Two Filipino lawmakers have announced their intent to submit a bill aimed at preventing anti-LGBT hate crimes.
While there are multiple cities in the Philippines that ban anti-LGBT discrimination, so far all efforts to pass such civil rights laws nationwide have been blocked, and many LGBT rights advocates and organizations have expressed alarm over the number of homophobic and transphobic hate crimes being committed in the country.
Currently, the death of transgender woman Jennifer Laude is making headlines after Philippine authorities filed murder charges against a US Marine, Private First Class Joseph Scott Pemberton, who is known to have met Laude in a bar outside a former US naval base. The US allowed the Philippines to take Pemberton into custody on October 27.
In response, Dinagat Islands Representative Kaka Bag-ao and Akbayan Party List Representative Barry Gutierrez are calling on the Philippines to pass a nationwide law that protects its LGBT people. In a press release by the Akbayan Party List, Gutierrez is quoted as saying, “Akbayan is seriously studying the possibility of filing an anti-hate measure that will increase the protection of members of the LGBT community who remain vulnerable to various forms of violence and crimes due to their sexual preference. We have tinkered with this before and Jennifer’s killing has created a new urgency.

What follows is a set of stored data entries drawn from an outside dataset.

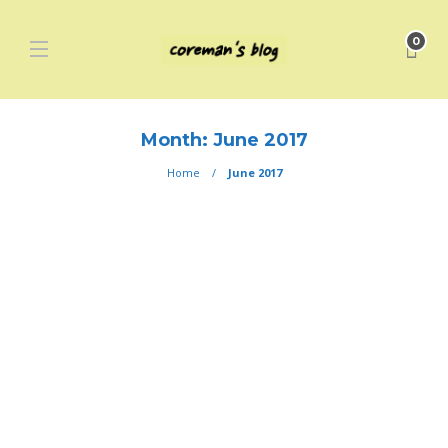
0
Month:
June 2017
Home
June 2017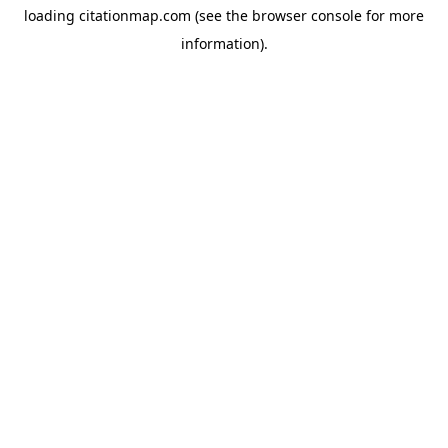
loading
citationmap.com
(see the
browser console
for more
information).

“We need to exert a firm action to deter perpetrators from committing these crimes that stem from no particular reason other than their own prejudice based on a person’s sexual orientation or gender identity and expression.”
He added that the bill he and Bag-ao are proposing is focused on three important reforms:
1. The bill is being studied in relation to the constitutional freedoms in the 1987 Philippine Constitution, including freedom of expression. This is to ensure that it will not muzzle nor penalize the people’s freedom of expression but violent crimes which target, among others, people because of their SOGIE [sexual orientation or gender identity/expression].
2. We are studying further revisions to the Revised Penal Code which will either (a) include as an aggravating circumstance to crimes against persons or property the circumstance of committing such crimes because of a bias against one’s SOGIE or (b) qualify a crime against person or property to a different crime of higher penalty whenever the perpetrator committed the crime because of a bias against one’s SOGIE (for example, instead of homicide the crime will be murder), with a presumption that whenever the victim is an LGBTI person then the crime is already qualified.
3. We are also studying the manner by which ‘hate crimes’ may be proven, given the existing definitions of crimes.
He added, “We are currently in consultation with the LGBT community for the necessary actions that will put an end to these unwarranted hate-motivated acts and hopefully eliminate further violence and loss of lives among its members. Further, we hope to set in place the fitting penalties that will deter the perpetrators from committing these acts and allow the LGBT people to openly express their sexual orientation.”
Gutierrez and Bag-ao also implored the government to pass the federal Anti-Discrimination Act of 2014 as soon as possible. If made law, it would criminalize discrimination based on “ethnicity, race, religion or belief, gender, sexual orientation, civil status, HIV status and other medical condition, among others.” Anyone found guilty of such discrimination would be fined P100,000 – P500,000 (about $2,231 -$11,156 USD) and imprisoned for up to twelve years.
Bag-ao, the principal author of the Act, is also quoted in the Akbayan Party List’s press release. She said, “This measure will ultimately bring forth a culture of acceptance of LGBTs in our society. It does not prescribe special rights. Instead, it cements into our legal system the basic rights found in the Constitution and in international agreements.
“It is our duty to create safer spaces for Filipino LGBTs. By passing legislation against discrimination and hate crimes, we can ensure that the rights, welfare, and dignity of our fellow citizens are upheld and protected.
“Now, more than ever, concrete action on the part of Congress is an imperative. Clearly, in the murder of Jennifer, our struggle goes beyond discrimination on the basis of gender identity or sexual orientation. Our fight extends to hate that is translated into violence.”
The senator who introduced the Anti-Discrimination Act, Bam Aquino, said in an October 15 press release, “Hate crimes against the LGBT sector and other minority groups have no place in a civilized society.”